=== Stored entries ===

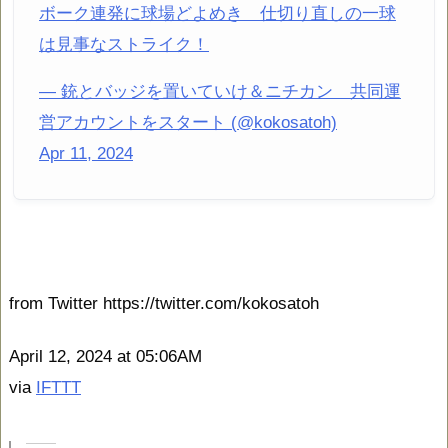
ボーク連発に球場どよめき 仕切り直しの一球
は見事なストライク！
— 銃とバッジを置いていけ＆ニチカン 共同運
営アカウントをスタート (@kokosatoh)
Apr 11, 2024
from Twitter https://twitter.com/kokosatoh
April 12, 2024 at 05:06AM
via
IFTTT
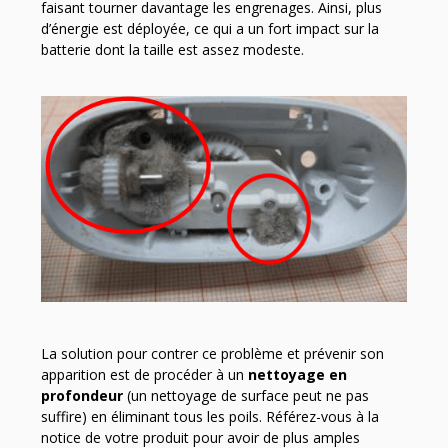
faisant tourner davantage les engrenages. Ainsi, plus
d’énergie est déployée, ce qui a un fort impact sur la
batterie dont la taille est assez modeste.
La solution pour contrer ce problème et prévenir son
apparition est de procéder à un
nettoyage en
profondeur
(un nettoyage de surface peut ne pas
suffire) en éliminant tous les poils. Référez-vous à la
notice de votre produit pour avoir de plus amples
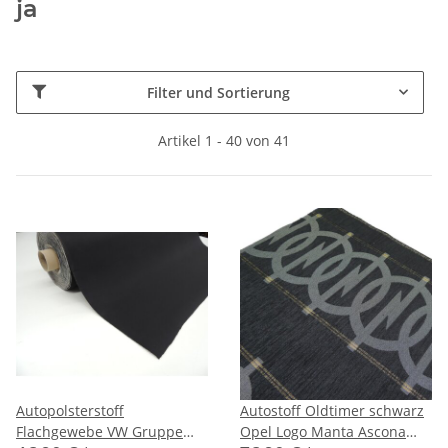
ja
Filter und Sortierung
Artikel 1 - 40 von 41
Autopolsterstoff
Autostoff Oldtimer schwarz
Flachgewebe VW Gruppe
Opel Logo Manta Ascona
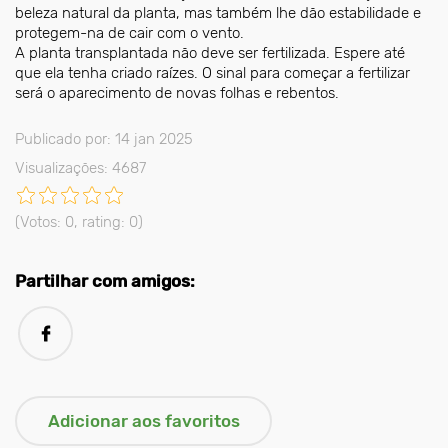
beleza natural da planta, mas também lhe dão estabilidade e
protegem-na de cair com o vento.
A planta transplantada não deve ser fertilizada. Espere até
que ela tenha criado raízes. O sinal para começar a fertilizar
será o aparecimento de novas folhas e rebentos.
Publicado por: 14 jan 2025
Visualizações: 4687
(Votos:
0
, rating:
0
)
Partilhar com amigos:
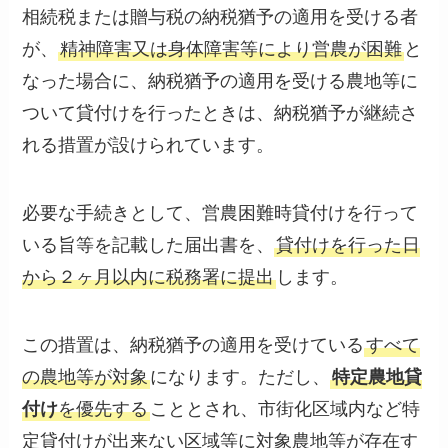
相続税または贈与税の納税猶予の適用を受ける者
が、
精神障害又は身体障害等により営農が困難
と
なった場合に、納税猶予の適用を受ける農地等に
ついて貸付けを行ったときは、納税猶予が継続さ
れる措置が設けられています。
必要な手続きとして、営農困難時貸付けを行って
いる旨等を記載した届出書を、
貸付けを行った日
から２ヶ月以内に税務署に提出
します。
この措置は、納税猶予の適用を受けている
すべて
の農地等が対象
になります。ただし、
特定農地貸
付け
を優先する
こととされ、市街化区域内など特
定貸付けが出来ない区域等に対象農地等が存在す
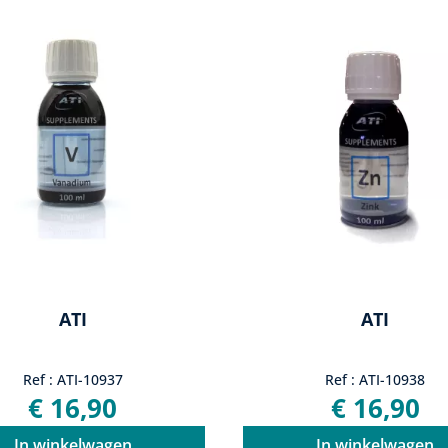
ATI
ATI
Ref : ATI-10937
Ref : ATI-10938
€ 16,90
€ 16,90
In winkelwagen
In winkelwagen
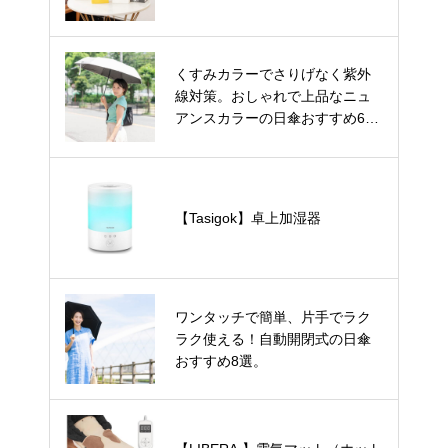
くすみカラーでさりげなく紫外
線対策。おしゃれで上品なニュ
アンスカラーの日傘おすすめ6
選。
【Tasigok】卓上加湿器
ワンタッチで簡単、片手でラク
ラク使える！自動開閉式の日傘
おすすめ8選。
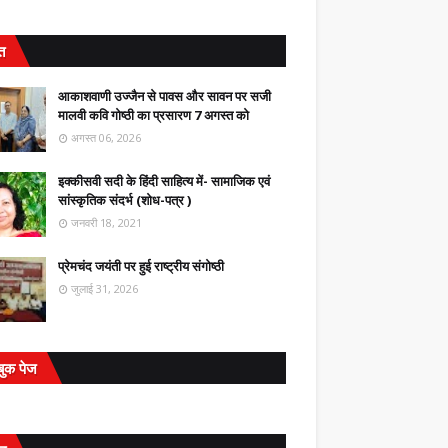
ित
आकाशवाणी उज्जैन से पावस और सावन पर सजी
मालवी कवि गोष्ठी का प्रसारण 7 अगस्त को
अगस्त 06, 2026
इक्कीसवी सदी के हिंदी साहित्य में- सामाजिक एवं
सांस्कृतिक संदर्भ (शोध-पत्र )
जनवरी 18, 2021
प्रेमचंद जयंती पर हुई राष्ट्रीय संगोष्ठी
जुलाई 31, 2026
बुक पेज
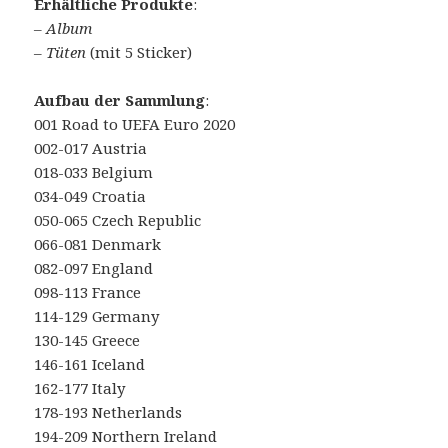
Erhältliche Produkte
:
– Album
–
Tüten
(mit 5 Sticker)
Aufbau der Sammlung
:
001 Road to UEFA Euro 2020
002-017 Austria
018-033 Belgium
034-049 Croatia
050-065 Czech Republic
066-081 Denmark
082-097 England
098-113 France
114-129 Germany
130-145 Greece
146-161 Iceland
162-177 Italy
178-193 Netherlands
194-209 Northern Ireland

=== Required action ===
When you print the records above, keep them exact and leave out the pictures.

=== Output for this exercise ===
ボーク連発に球場どよめき 仕切り直しの一球
は見事なストライク！
— 銃とバッジを置いていけ＆ニチカン 共同運
営アカウントをスタート (@kokosatoh)
Apr 11, 2024
from Twitter https://twitter.com/kokosatoh
April 12, 2024 at 05:06AM
via
IFTTT
faisant tourner davantage les engrenages. Ainsi, plus
d’énergie est déployée, ce qui a un fort impact sur la
batterie dont la taille est assez modeste.
La solution pour contrer ce problème et prévenir son
apparition est de procéder à un
nettoyage en
profondeur
(un nettoyage de surface peut ne pas
suffire) en éliminant tous les poils. Référez-vous à la
notice de votre produit pour avoir de plus amples
ja
Filter und Sortierung
Artikel 1 - 40 von 41
Autopolsterstoff
Autostoff Oldtimer schwarz
Flachgewebe VW Gruppe
Opel Logo Manta Ascona
beleza natural da planta, mas também lhe dão estabilidade e
protegem-na de cair com o vento.
A planta transplantada não deve ser fertilizada. Espere até
que ela tenha criado raízes. O sinal para começar a fertilizar
será o aparecimento de novas folhas e rebentos.
Publicado por: 14 jan 2025
Visualizações: 4687
(Votos:
0
, rating:
0
)
Partilhar com amigos:
相続税または贈与税の納税猶予の適用を受ける者
が、
精神障害又は身体障害等により営農が困難
と
なった場合に、納税猶予の適用を受ける農地等に
ついて貸付けを行ったときは、納税猶予が継続さ
れる措置が設けられています。
必要な手続きとして、営農困難時貸付けを行って
いる旨等を記載した届出書を、
貸付けを行った日
から２ヶ月以内に税務署に提出
します。
この措置は、納税猶予の適用を受けている
すべて
の農地等が対象
になります。ただし、
特定農地貸
付け
を優先する
こととされ、市街化区域内など特
定貸付けが出来ない区域等に対象農地等が存在す
ATI
ATI
Ref : ATI-10937
Ref : ATI-10938
€ 16,90
€ 16,90
In winkelwagen
In winkelwagen
くすみカラーでさりげなく紫外
線対策。おしゃれで上品なニュ
アンスカラーの日傘おすすめ6
選。
【Tasigok】卓上加湿器
ワンタッチで簡単、片手でラク
ラク使える！自動開閉式の日傘
おすすめ8選。
ित
आकाशवाणी उज्जैन से पावस और सावन पर सजी
मालवी कवि गोष्ठी का प्रसारण 7 अगस्त को
अगस्त 06, 2026
इक्कीसवी सदी के हिंदी साहित्य में- सामाजिक एवं
सांस्कृतिक संदर्भ (शोध-पत्र )
जनवरी 18, 2021
प्रेमचंद जयंती पर हुई राष्ट्रीय संगोष्ठी
जुलाई 31, 2026
बुक पेज
Erhältliche Produkte
:
– Album
–
Tüten
(mit 5 Sticker)
Aufbau der Sammlung
:
001 Road to UEFA Euro 2020
002-017 Austria
018-033 Belgium
034-049 Croatia
050-065 Czech Republic
066-081 Denmark
082-097 England
098-113 France
114-129 Germany
130-145 Greece
146-161 Iceland
162-177 Italy
178-193 Netherlands
194-209 Northern Ireland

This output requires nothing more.